Top earners in the public sector should be subject to performance-related pay but should not have their salaries capped, Will Hutton has recommended.

Hutton, executive vice-chair of the Work Foundation, today published the final report of his independent review of senior pay in the public sector.

As well as an expansion of performance-related pay, Hutton called for greater transparency on pay and for similar openness requirements to be imposed on the private sector.

But he rejected the setting of a specific permitted multiple of ‘top’ to ‘bottom’ pay. Hutton's interim report, published in December, found ‘a strong case’ for chief executive pay to be no more than 20 times that of the lowest-paid employee. The use of arbitrary benchmarks, such as pegging public sector pay to the prime minister’s salary, was also dismissed.

Instead, Hutton said all public bodies should be required to publish the multiple of their top pay against their median pay, which he said gave a more meaningful comparison.

‘Public sector executives and their remuneration committees are highly conscious of public scrutiny, and they will increase pay when the case is close to indisputable,’ he said.

‘But in case this is not enough, I propose a system of enforcement which escalates from public admonition to direct intervention if pay rises in an unjustified fashion.’ This could ultimately lead to central direction of pay levels in errant organisations.

‘While the British public is very sympathetic to frontline delivery staff, it is hostile to public sector managers… and even more hostile to their pay,’ he said.

Public sector executive pay had increased ‘for reasons no less opaque than in the private sector’, he said, adding that taxpayers had the right to know that pay was fair, under control and designed to drive improved performance.

Under Hutton’s plan, a proportion of senior managers’ pay would be withheld unless they achieved set objectives, so they would receive only a guaranteed ‘due desert’, with a penalty for failure and a reward for success.

This ‘due desert’ pay and publication of differentials should also be required from all public sector suppliers as ‘an important reminder that what they are doing, while privately run, remains in the public domain’, he recommended.

And Hutton urged the government to require all quoted private companies to publish similar ‘fair pay’ information.

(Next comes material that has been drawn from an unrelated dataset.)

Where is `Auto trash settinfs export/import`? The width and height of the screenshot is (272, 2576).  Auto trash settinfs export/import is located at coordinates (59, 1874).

Jonathan Baume, general secretary of the FDA, said the proposals on performance-related pay were ‘ill-conceived’ and would cause conflict with ministers who have ultimate responsibility for taking spending decisions and setting priorities.

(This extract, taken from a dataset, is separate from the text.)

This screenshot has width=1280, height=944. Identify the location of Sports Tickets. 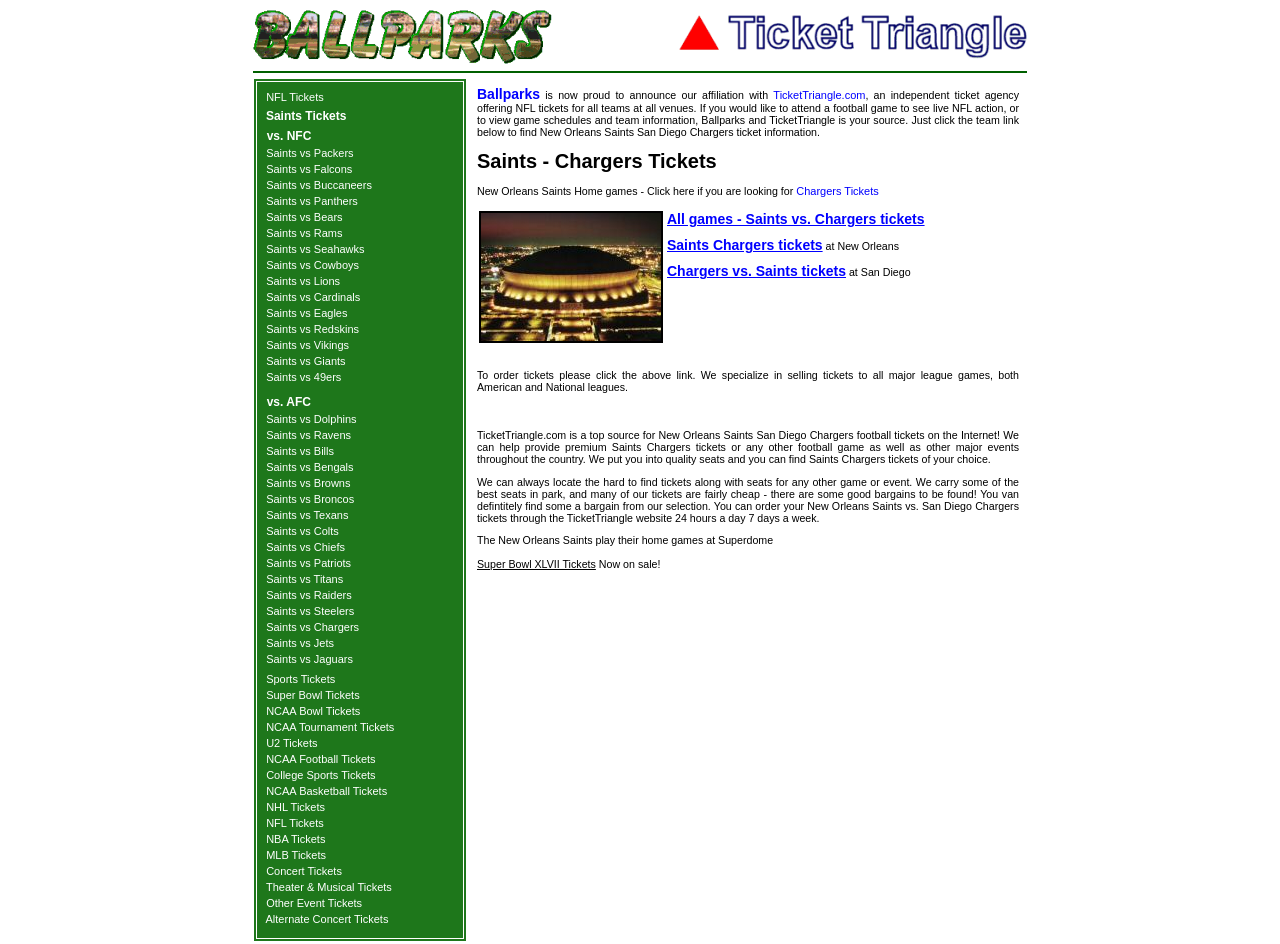 (300, 679).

Baume said: ‘Will Hutton pays insufficient attention to the complex political environment in which senior civil servants and many other public sector leaders operate.

‘Particularly in the current economic climate, the public are unlikely to offer support for more bonuses, and public servants themselves will find the proposals demotivating.’

Local Government Employers’ managing director Jan Parkinson praised Hutton’s recommendations as ‘considered’ and ‘balanced’.

‘The majority of its recommendations reinforce practices already common in local authorities,’ she said. ‘We absolutely endorse the emphasis on transparency and democratic accountability and support calls for fair and accurate comparisons to be made of the relative remuneration of different roles in the public sector.

But she added: ‘It is important to keep the level of senior council salaries in perspective. Senior staff pay makes up around 2.5% of the total local authority pay bill, while the ratio of average top pay to average lowest pay in local government is 9 to 1. We believe that is a proportionate approach to pay increments in a sector where chief executives are responsible for huge organisations which deliver vital services to every family in Britain.’